Ele reconheceu que "embora algum progresso tenha sido feito, a capacidade limitada da comunidade internacional de cumprir suas promessas feitas cinco anos atrás me leva a reiterar que devemos evitar qualquer tentação de cair em um nominalismo declaracionista com um efeito tranquilizador sobre as consciências".
Referiu-se à "situação perigosa da Amazônia e de suas populações indígenas" e afirmou que "a crise ambiental está intrinsecamente ligada a uma crise social e que cuidar do meio ambiente exige uma abordagem integral para combater a pobreza e combater a exclusão".

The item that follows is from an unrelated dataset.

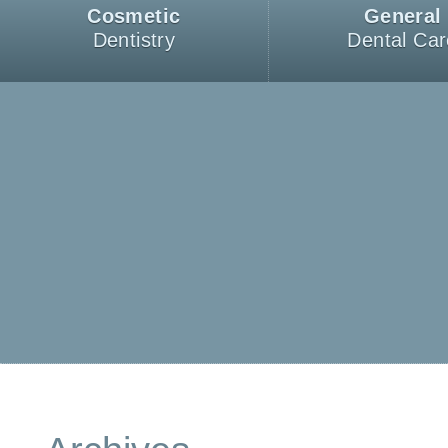
Cosmetic
General
Dentistry
Dental Car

Elogiou o aumento da sociedade ecológica integral e o desejo de ação, mas convidou também a perguntar-se seriamente sobre se existe “a vontade política para mitigar os efeitos negativos da mudança climática”.
Promoção da mulher
O Papa Francisco assinalou que “em todos os níveis da sociedade as mulheres estão desempenhando um papel importante, com sua contribuição única, assumindo as rédeas com grande coragem no serviço do bem comum”.
“Muitas mulheres ficaram para trás”, denunciou o pontífice. “São vítimas de escravidão, do tráfico, da violência, da exploração e do tratamento degradante”. O Papa sublinhou o seu empenho “na luta contra estas práticas perversas que levam à degradação não só das mulheres mas de toda a humanidade que, com o seu silêncio e não uma ação eficaz, se torna cúmplice”.